Parents: A child’s first role model

Show your children healthy behaviours – eating well, sleeping well, exercising and managing stress

September 29, 2015

One-third of Canadian children are either overweight or obese. For many, controlling their weight will remain a lifelong struggle. Surprisingly, most parents under-estimate the powerful role that they play in establishing and maintaining their child’s healthy weight.

Eager to curb skyrocketing childhood obesity rates, Dr. Jean-Philippe Chaput, a CIHR-funded researcher, has dedicated his career to finding ways to prevent and control obesity. Dr. Chaput believes that it is essential for parents to model positive behavior. They must lead by example; demonstrate good eating habits (including a low-fat, low-sugar diet) and exercise regularly, either individually or as a family.

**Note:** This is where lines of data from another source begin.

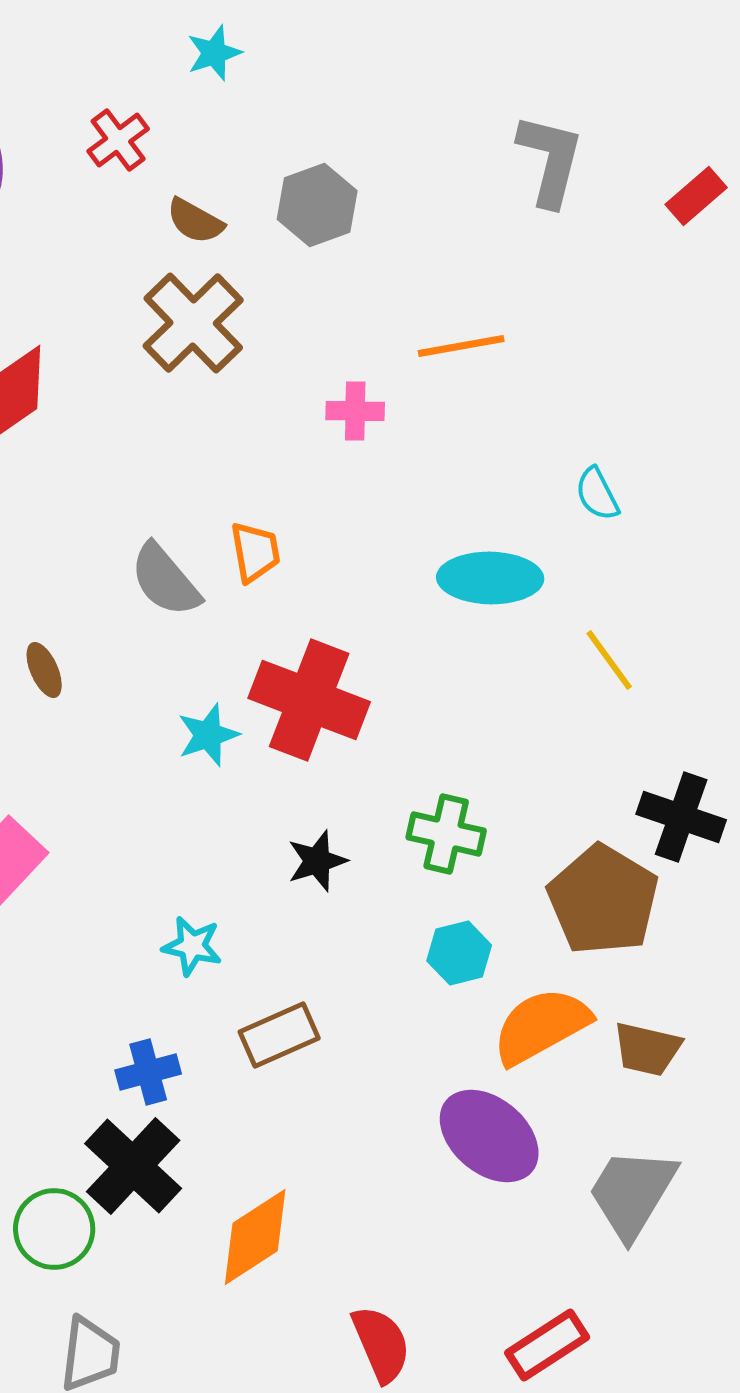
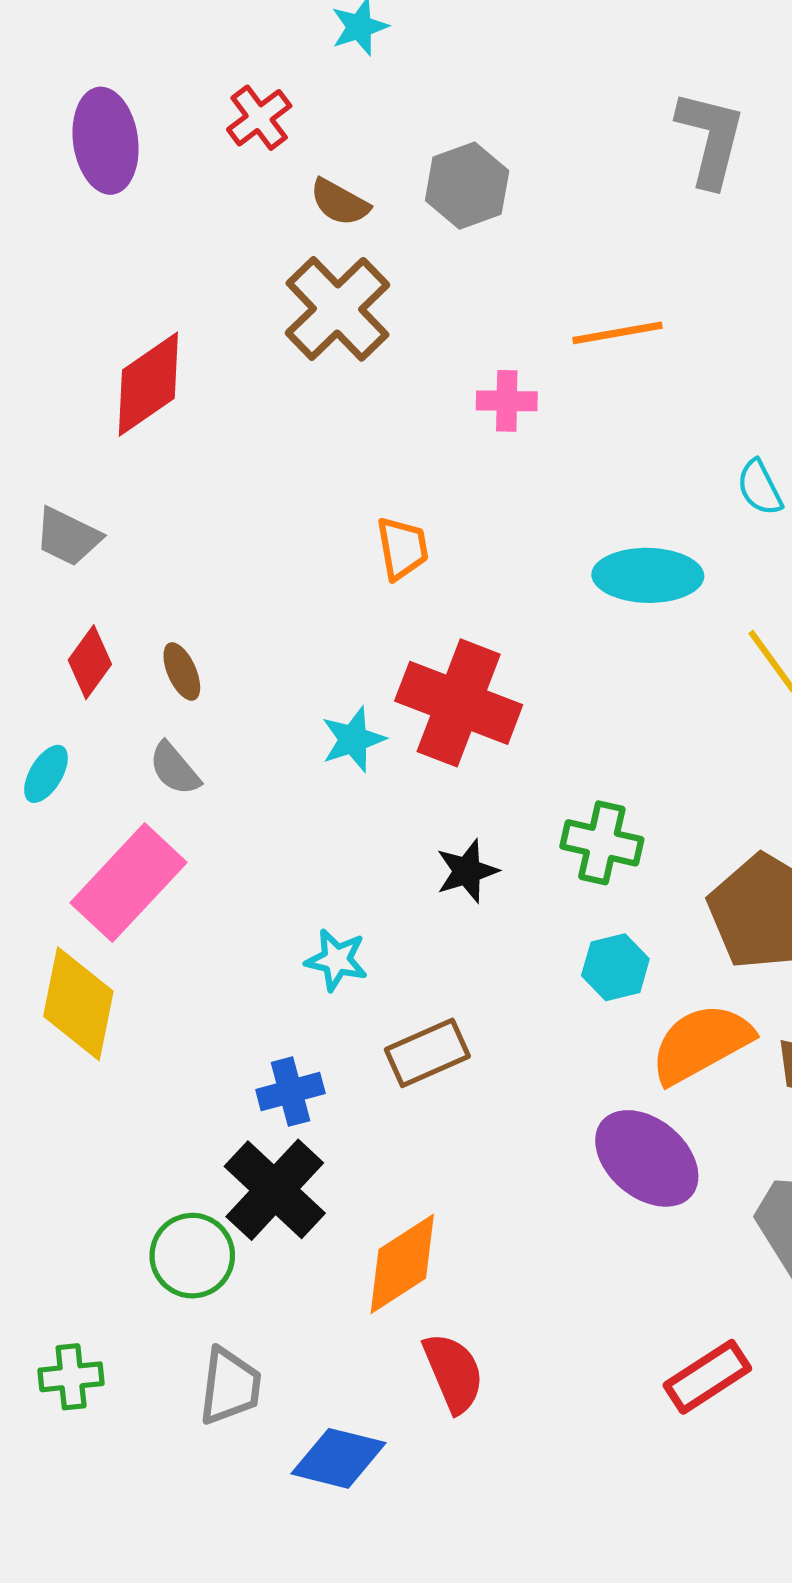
gray semicircle: (165, 580) -> (175, 769), moved, size x0.7
red semicircle: (381, 1344) -> (453, 1373), moved

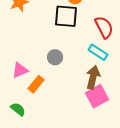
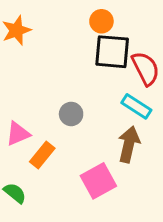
black square: (66, 16) -> (112, 52), moved
pink square: (97, 96) -> (98, 181), moved

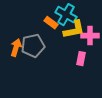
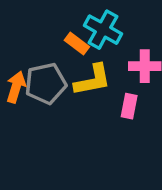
yellow L-shape: (74, 30) -> (93, 80), moved

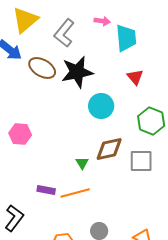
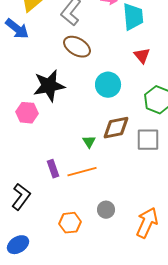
brown ellipse: (42, 68) -> (77, 47), moved
black star: (77, 72) -> (49, 86), moved
purple rectangle: (46, 190) -> (53, 169), turned 60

However, according to this award-winning scientist of the Healthy Active Living & Obesity (HALO) research group from the Children's Hospital of Eastern Ontario (CHEO), the most overlooked ingredients in maintaining healthy weight are sleep and effective stress management.

Dr. Chaput’s studies demonstrate that children who sleep less than 10 hours per night are 89% more likely to be overweight or obese and he recommends that parents make sleep a priority by instituting regular bedtimes for children and adults.

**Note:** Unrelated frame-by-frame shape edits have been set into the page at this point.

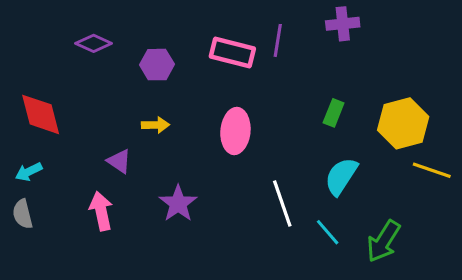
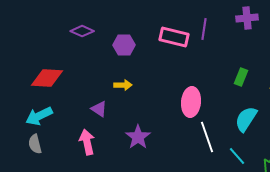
red diamond: (41, 114) -> (47, 78), turned -72
pink ellipse: (235, 131) -> (191, 102), moved
cyan arrow: (29, 172) -> (39, 116), size x1.5

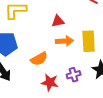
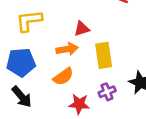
orange arrow: (65, 41) -> (67, 49), moved
yellow rectangle: (89, 41) -> (104, 55), moved

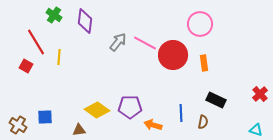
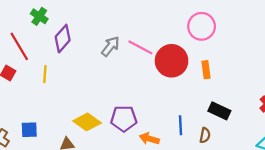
purple diamond: (85, 21) -> (63, 39), moved, turned 35
yellow line: (59, 57) -> (45, 74), moved

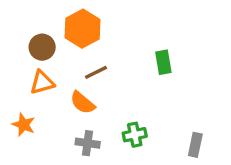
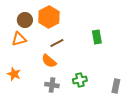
brown circle: (42, 47) -> (25, 20), moved
orange triangle: (42, 82) -> (19, 39), moved

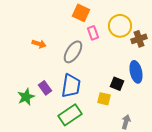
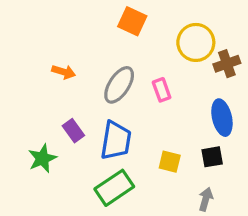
pink rectangle: (93, 33) -> (162, 90), moved
black square: (117, 84) -> (212, 157), moved, turned -32
purple rectangle: (45, 88) -> (73, 131), moved

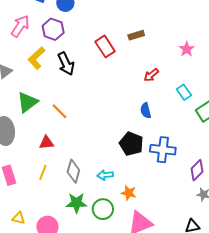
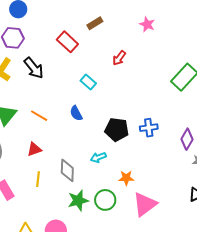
cyan rectangle: (184, 92) -> (88, 82), moved
blue semicircle: (146, 111) -> (76, 113), moved
blue cross: (163, 150) -> (149, 128), size x0.7
cyan arrow: (105, 175) -> (98, 157), moved

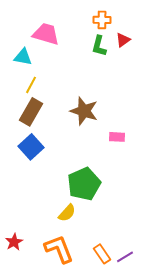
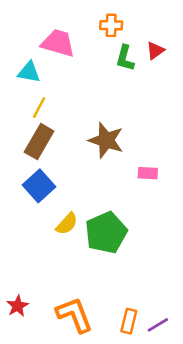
orange cross: (102, 20) -> (111, 25), moved
yellow semicircle: (67, 213) -> (67, 224), moved
orange rectangle: (102, 254) -> (129, 321), turned 48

This is David Coulombe for CIHR. Eating well, sleeping well, exercising, these are very important. Unfortunately, in Ontario, doctors realize that little babies, starting at two years old, have obesity problems, type 2 diabetes and even high blood pressure. So today, my guest, to talk about all of these facts, is Dr. Jean-Philippe Chaput, who is a funded researcher for CIHR.

David: So, Dr. Chaput, the real situation with child obesity is not really good, is it?

Dr. Chaput: No, in Canada, about one-third of our kids are either overweight or obese and we know that most of them, when they are obese, they will remain obese adults. And we know all of the problems associated with excess body weight, not only physical problems, but mental problems as well. So we need to find better solutions to tackle this problem.

David: Children these days seem to be more interested in playing video games than going outside to play. This was not the case when we were young.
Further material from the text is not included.